6. 联合类型(Union Types)
允许变量具有多种类型之一:
let value: string | number;
value = "hello"; // 合法
value = 100; // 合法
// value = true; // 错误:不是 string 或 number
7. 类型别名(Type Aliases)
为类型创建自定义名称:
type Point = {
x: number;
y: number;
};
type ID = string | number;
function printCoord(pt: Point) {
console.log(`(${pt.x}, ${pt.y})`);
}
8. 交叉类型(Intersection Types)
组合多个类型为一个类型:
type Admin = { role: string };
type User = { name: string };
type AdminUser = Admin & User; // 同时拥有 role 和 name
const adminUser: AdminUser = {
role: "admin",
name: "Alice"
};
9. 类型操作
typeof
在运行时检查类型:
function printValue(value: string | number) {
if (typeof value === "string") {
console.log(value.toUpperCase()); // 类型缩小为 string
} else {
console.log(value.toFixed(2)); // 类型缩小为 number
}
}
in运算符
type Fish = { swim: () => void };
type Bird = { fly: () => void };
function move(animal: Fish | Bird) {
if ("swim" in animal) {
return animal.swim();
}
return animal.fly();
}
is类型谓词
function isFish(pet: Fish | Bird): pet is Fish {
return (pet as Fish).swim !== undefined;
}
!非 null 断言
function getArea(shape: Shape) {
if (shape.kind === "circle") {
return Math.PI * shape.radius! ** 2;
}
}
never穷举性检查
type Shape = Circle | Square;
function getArea(shape: Shape) {
switch (shape.kind) {
case "circle":
return Math.PI * shape.radius ** 2;
case "square":
return shape.sideLength ** 2;
default:
const _exhaustiveCheck: never = shape;
return _exhaustiveCheck;
}
}
extends 类型约束
function longest<Type extends { length: number }>(a: Type, b: Type) {
if (a.length >= b.length) {
return a;
} else {
return b;
}
}
// longerArray is of type 'number[]'
const longerArray = longest([1, 2], [1, 2, 3]);
// longerString is of type 'alice' | 'bob'
const longerString = longest("alice", "bob");
// Error! Numbers don't have a 'length' property
const notOK = longest(10, 100);
// Argument of type 'number' is not assignable to parameter of type '{ length: number; }'.
条件类型
interface Animal {
live(): void;
}
interface Dog extends Animal {
woof(): void;
}
type Example1 = Dog extends Animal ? number : string; // number
// 条件类型约束
type MessageOf<T> = T extends { message: unknown } ? T["message"] : never;
interface Email {
message: string;
}
interface Dog {
bark(): void;
}
type EmailMessageContents = MessageOf<Email>; // type EmailMessageContents = string
type DogMessageContents = MessageOf<Dog>; // type DogMessageContents = never
分布式条件类型
type ToArray<Type> = Type extends any ? Type[] : never;
// 分布在string | number
type StrArrOrNumArr = ToArray<string | number>; // type StrArrOrNumArr = string[] | number[]
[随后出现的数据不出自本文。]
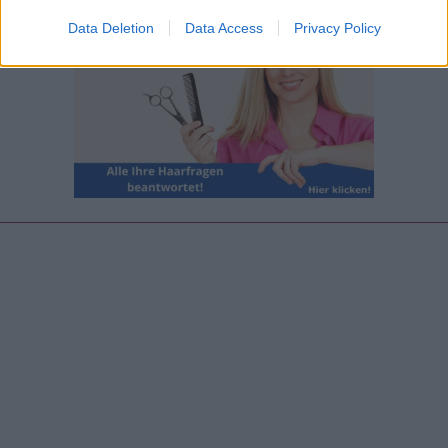
Data Deletion
Data Access
Privacy Policy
// 若不想被分布,可以用方括号将 extends 关键字的每一侧括起来
type ToArrayNonDist<Type> = [Type] extends [any] ? Type[] : never;
// 'ArrOfStrOrNum' is no longer a union.
type ArrOfStrOrNum = ToArrayNonDist<string | number>; // type ArrOfStrOrNum = (string | number)[]
类型映射
映射类型建立在索引签名的语法之上,通常通过 keyof 创建来迭代键以创建类型
type OptionsFlags<Type> = {
[Property in keyof Type]: boolean;
};
type CreateMutable<Type> = {
readonly [Property in keyof Type]: Type[Property];
};
as 子句类型重映射
// Remove the 'kind' property
type RemoveKindField<Type> = {
[Property in keyof Type as Exclude<Property, "kind">]: Type[Property]
};
interface Circle {
kind: "circle";
radius: number;
}
type KindlessCircle = RemoveKindField<Circle>; // type KindlessCircle = { radius: number;}
模板文本类型
// 联合类型会交叉相乘
type EmailLocaleIDs = "welcome_email" | "email_heading";
type FooterLocaleIDs = "footer_title" | "footer_sendoff";
type AllLocaleIDs = `${EmailLocaleIDs | FooterLocaleIDs}_id`;
// type AllLocaleIDs = "welcome_email_id" | "email_heading_id" | "footer_title_id" | "footer_sendoff_id"
// 根据类型内部的信息定义新字符串
const person = makeWatchedObject({
firstName: "Saoirse",
lastName: "Ronan",
age: 26,
});
// makeWatchedObject has added `on` to the anonymous Object
person.on("firstNameChanged", (newValue) => {
console.log(`firstName was changed to ${newValue}!`);
});
//
type PropEventSource<Type> = {
on<Key extends string & keyof Type>
(eventName: `${Key}Changed`, callback: (newValue: Type[Key]) => void): void;
};
/// Create a "watched object" with an `on` method
/// so that you can watch for changes to properties.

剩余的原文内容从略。